====== SOURCE MATERIAL
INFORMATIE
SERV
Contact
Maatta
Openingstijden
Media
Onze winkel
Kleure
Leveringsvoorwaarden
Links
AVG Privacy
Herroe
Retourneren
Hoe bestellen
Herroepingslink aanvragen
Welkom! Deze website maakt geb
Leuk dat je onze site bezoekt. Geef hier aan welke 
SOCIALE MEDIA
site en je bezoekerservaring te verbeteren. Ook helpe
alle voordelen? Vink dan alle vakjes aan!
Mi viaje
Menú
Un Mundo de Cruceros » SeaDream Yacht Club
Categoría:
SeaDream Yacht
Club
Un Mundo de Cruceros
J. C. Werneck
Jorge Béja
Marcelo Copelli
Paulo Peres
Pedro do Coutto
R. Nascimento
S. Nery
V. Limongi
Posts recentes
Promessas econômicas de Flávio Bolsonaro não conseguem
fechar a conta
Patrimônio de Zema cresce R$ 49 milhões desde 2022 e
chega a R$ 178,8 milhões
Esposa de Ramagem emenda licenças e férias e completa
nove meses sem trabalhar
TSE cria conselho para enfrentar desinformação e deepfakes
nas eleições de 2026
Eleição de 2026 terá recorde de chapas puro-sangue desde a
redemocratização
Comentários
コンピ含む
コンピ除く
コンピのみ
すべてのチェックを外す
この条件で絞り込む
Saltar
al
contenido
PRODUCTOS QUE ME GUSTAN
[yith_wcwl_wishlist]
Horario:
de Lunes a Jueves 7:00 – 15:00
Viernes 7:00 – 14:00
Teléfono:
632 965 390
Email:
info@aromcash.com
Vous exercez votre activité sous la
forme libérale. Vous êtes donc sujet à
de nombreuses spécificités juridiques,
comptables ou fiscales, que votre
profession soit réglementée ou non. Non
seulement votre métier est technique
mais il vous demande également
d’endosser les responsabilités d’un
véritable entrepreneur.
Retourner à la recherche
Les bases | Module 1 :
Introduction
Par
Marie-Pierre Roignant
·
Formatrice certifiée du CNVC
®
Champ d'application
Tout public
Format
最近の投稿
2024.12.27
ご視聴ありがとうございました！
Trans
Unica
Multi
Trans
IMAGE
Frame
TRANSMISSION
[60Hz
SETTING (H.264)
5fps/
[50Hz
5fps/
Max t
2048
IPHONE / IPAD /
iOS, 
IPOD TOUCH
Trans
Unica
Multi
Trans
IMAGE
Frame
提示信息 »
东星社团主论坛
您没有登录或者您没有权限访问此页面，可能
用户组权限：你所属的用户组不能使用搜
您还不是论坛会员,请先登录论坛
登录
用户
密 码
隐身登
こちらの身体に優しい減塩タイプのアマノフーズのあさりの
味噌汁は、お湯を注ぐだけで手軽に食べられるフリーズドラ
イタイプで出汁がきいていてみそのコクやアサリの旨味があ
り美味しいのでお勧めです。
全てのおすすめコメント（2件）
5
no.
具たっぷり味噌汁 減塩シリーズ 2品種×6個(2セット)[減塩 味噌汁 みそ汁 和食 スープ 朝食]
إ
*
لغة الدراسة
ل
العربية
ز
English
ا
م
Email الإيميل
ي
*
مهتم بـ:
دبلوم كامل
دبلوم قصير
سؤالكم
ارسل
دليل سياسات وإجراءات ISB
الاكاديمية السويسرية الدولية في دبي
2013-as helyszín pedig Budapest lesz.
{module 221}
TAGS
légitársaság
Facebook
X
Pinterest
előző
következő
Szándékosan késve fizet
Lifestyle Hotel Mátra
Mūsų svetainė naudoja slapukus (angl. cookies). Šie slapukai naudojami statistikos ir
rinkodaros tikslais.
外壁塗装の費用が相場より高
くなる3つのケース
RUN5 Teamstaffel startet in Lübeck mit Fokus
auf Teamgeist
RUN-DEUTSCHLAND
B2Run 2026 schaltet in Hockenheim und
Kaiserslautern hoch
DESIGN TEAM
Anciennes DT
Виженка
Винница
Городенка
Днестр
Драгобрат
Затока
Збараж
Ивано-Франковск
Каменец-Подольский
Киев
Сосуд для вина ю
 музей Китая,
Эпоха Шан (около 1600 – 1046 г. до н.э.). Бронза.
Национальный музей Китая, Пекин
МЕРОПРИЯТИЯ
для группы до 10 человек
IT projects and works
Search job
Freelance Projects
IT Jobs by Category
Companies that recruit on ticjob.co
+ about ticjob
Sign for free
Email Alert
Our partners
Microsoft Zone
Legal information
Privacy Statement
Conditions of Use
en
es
============
(EXERCISE AIM) Sift through the entries and copy every line with "Китая".

(ANSWER)
 музей Китая,
Национальный музей Китая, Пекин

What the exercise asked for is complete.